6⇒12、8、3⇒12、8、3、4、7 (12点)
馬場の改良によって同じコース、同じ馬場状態でも時計にばらつきがあるので最近は敬遠される傾向なのか。今では時計より見た目のインパクトと着差重視。マスコミに担ぎ上げられて先週のジュベナイルFで1番人気となったのがリアアメリアだった。まさかの単勝100円台という異常人気。時計も上がりも1秒以上劣る馬があのような競馬になることは十分に考えられた。経験不足と完成度の低さから直線半ばで白旗状態。勢いだけが頼りのディープ産駒がぶっつけ桜花賞のローテならば大一番でも怖さはなくなっただろう。いずれにしても数字の裏付けがあれば疑心暗鬼になる必要もなく、レコード確実なハイレベルなレースならばなおさら時計が大事になってくる。
とにかく馬場の把握が大事。昨年も同じ時期の前回終了後にエアレーション作業をしなかったが、今開催の阪神は異常とも思える超高速馬場へ変貌している。今回のメンバーにレコードホルダーが3頭もいること自体も驚きだが、コースや距離によってはレコードの称号は何の自信にも自慢にもならない馬も出てくる。
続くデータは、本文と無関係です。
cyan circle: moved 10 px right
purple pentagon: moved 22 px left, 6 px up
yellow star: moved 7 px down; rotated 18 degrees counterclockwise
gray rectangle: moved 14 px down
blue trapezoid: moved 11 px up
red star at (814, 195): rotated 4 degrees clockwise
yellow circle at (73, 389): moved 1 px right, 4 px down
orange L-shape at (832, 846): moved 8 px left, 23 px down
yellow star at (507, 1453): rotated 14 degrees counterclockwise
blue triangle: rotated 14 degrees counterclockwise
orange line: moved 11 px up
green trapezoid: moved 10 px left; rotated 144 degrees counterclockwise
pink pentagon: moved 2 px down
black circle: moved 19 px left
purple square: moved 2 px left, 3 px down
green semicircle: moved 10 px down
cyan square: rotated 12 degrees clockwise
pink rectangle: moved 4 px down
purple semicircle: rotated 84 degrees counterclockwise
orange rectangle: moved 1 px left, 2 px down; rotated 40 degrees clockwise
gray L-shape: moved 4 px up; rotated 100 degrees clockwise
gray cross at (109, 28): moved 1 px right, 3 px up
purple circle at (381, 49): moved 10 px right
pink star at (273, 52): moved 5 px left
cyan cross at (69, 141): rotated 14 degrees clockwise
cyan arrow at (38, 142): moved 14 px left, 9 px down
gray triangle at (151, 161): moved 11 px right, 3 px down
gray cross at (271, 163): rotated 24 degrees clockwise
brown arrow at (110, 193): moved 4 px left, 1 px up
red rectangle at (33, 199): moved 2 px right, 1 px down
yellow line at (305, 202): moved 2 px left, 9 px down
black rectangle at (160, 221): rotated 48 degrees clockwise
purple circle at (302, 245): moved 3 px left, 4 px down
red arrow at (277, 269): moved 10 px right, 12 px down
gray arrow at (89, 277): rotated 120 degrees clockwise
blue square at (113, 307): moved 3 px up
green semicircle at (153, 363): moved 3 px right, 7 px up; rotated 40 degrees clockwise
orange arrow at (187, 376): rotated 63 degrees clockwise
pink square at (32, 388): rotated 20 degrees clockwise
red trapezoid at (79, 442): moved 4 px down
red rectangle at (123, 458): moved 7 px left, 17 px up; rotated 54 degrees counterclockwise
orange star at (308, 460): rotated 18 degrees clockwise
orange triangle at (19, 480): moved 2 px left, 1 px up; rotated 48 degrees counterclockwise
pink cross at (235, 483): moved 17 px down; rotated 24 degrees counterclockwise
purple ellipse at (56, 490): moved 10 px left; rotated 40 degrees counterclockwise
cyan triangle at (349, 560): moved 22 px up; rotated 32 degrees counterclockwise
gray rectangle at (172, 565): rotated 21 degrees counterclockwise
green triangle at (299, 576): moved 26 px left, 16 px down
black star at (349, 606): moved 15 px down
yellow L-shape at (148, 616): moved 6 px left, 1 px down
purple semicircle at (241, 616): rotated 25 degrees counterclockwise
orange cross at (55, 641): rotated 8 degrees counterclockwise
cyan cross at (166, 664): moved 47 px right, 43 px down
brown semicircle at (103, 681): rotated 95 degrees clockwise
朝日杯といえばまだまだ中山のイメージが強い。不滅の記録と思われていたマルゼンスキーの中山千六1分34秒4という当時の異次元的な時計を平成元年にアイネスフウジンが同タイムで駆けたことに驚いた。さらに翌年の朝日杯でその不滅の記録をリンドシェーバーが0秒4も更新する1分34秒0を小雨の降る中で叩き出したことは強烈なインパクトとして残っている。昔のレコードは本物の馬だけが成し遂げられる記録。今や超低調、未勝利レベルでも更新されることからも価値が薄まっていることは間違いない。
今のレコードが出るか出ないかはJRA職員がどのくらい水を撒くか、エアレーションやシャタリングなどの"馬場いじり"をするかしないかで決めるという人為的な記録でしかない。やはりどんな時計でも同日の時計、前後の週と比較することが一番重要な作業であることは今も昔も変わりない。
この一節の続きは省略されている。